Symphony No. 104 in D The London (1795)
Joseph Haydn (1732 – 1809)
- Adagio – Allegro
- Minuetto and Trio – Allegro
- Finale – Spiritoso
Born on the Austrian-Hungarian border, Haydn grew up in Vienna where he learnt the violin, piano and timpani and sang in the St. Stephen’s Cathedral choir. After being allegedly sacked from the choir for cutting off another chorister’s pigtail, he spent a period learning composition from Nicola Porpora, and teaching. Then, aged 29, he entered the employ of the fabulously wealthy Esterházys. He was to remain with them for most of the rest of his working life. Cut off from the musical establishment (though he did develop a friendship with the young Mozart), Haydn was free to experiment, take risks and develop his own unique style.

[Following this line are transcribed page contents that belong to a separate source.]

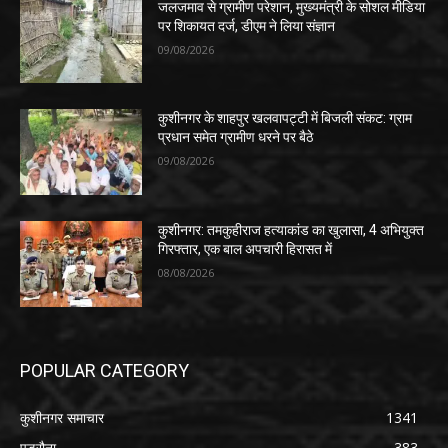
जलजमाव से ग्रामीण परेशान, मुख्यमंत्री के सोशल मीडिया
पर शिकायत दर्ज, डीएम ने लिया संज्ञान
09/08/2026
कुशीनगर के शाहपुर खलवापट्टी में बिजली संकट: ग्राम
प्रधान समेत ग्रामीण धरने पर बैठे
09/08/2026
कुशीनगर: तमकुहीराज हत्याकांड का खुलासा, 4 अभियुक्त
गिरफ्तार, एक बाल अपचारी हिरासत में
08/08/2026
POPULAR CATEGORY
कुशीनगर समाचार
1341
पडरौना
383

In 1790 he was persuaded by the impresario Johann Salomon to take leave from the court and come to England. Salomon commissioned a series of twenty concerts including six new symphonies. Haydn was hailed by London society, returning again in 1894 to perform a second concert series that included a further six new symphonies. Although a number of these twelve “London” symphonies received nicknames, it was his last symphony, No. 104 in D, formerly called The Bagpipe, that today is known as the London symphony.
A dramatic slow introduction leads into the sunny first movement proper. The graceful slow movement is followed by a humorous and rustic Menuetto and Trio. An animated but dignified finale provides a fitting conclusion to his final symphony as Haydn passed on the symphonic baton to Beethoven.